On Fri, Jul 11, 2008 at 12:35 AM, David Brown <[EMAIL PROTECTED]>
wrote:

> Hello Pedro, I'm not sure by your statements if you are using a HOT deploy
> or not. In the case you are using a hot deploy try using an exploded war
> under server/default/deploy and see if you see any difference. The JSPs are
> compiled by the container once they are invoked at the browser. As an
> experiment: create a second virtual JBoss (4.2.1/4.2.2) server on a port
> like 8989 that deploys a single JSP and see if you can get it to recompile.
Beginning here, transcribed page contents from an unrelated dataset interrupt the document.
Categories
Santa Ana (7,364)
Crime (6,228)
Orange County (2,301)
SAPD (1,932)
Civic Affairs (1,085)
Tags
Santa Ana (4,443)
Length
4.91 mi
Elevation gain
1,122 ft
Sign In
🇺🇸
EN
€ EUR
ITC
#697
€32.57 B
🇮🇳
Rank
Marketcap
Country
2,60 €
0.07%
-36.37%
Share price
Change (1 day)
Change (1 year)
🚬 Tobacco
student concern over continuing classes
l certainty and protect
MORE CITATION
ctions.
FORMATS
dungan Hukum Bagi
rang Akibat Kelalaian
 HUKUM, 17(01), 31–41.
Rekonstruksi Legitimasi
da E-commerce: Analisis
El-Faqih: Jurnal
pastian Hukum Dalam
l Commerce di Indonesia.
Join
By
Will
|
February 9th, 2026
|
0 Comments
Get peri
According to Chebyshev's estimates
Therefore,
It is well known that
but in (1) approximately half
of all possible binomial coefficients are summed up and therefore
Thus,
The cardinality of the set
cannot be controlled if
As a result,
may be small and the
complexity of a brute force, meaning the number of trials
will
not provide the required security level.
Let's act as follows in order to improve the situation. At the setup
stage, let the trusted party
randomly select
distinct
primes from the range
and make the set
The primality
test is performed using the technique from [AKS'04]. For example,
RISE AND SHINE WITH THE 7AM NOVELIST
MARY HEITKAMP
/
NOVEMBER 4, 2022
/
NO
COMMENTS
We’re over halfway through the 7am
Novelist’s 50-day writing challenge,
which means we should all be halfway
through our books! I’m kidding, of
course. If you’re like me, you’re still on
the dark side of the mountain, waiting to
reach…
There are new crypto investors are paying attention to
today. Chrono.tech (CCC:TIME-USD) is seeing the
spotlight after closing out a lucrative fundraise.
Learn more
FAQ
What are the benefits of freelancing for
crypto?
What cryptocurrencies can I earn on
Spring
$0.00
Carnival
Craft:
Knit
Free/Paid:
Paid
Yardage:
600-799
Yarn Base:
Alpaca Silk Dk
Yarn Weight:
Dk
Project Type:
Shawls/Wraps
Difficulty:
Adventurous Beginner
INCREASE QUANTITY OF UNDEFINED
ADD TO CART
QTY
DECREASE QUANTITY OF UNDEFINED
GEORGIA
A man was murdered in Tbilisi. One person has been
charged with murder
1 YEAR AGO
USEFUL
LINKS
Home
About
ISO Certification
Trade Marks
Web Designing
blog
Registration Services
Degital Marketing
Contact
> There are instructions int the JBoss /examples directory on how to do this.
> HTH, David.
> Pedro Viegas wrote ..
>  > Hi all,
> >
> > I've been trying to build an environment for developing web applications
> > that generate WAR files with a productive debug/development process.
> > I'm using JBoss as the application server. Tomcat is a no go and Jetty
> has
> > issues with some bytecode APIs I use.
> >
> > All is working fine in the traditional way. I package the WAR, deploy it
> to
> > the server with the cargo plugin and test it.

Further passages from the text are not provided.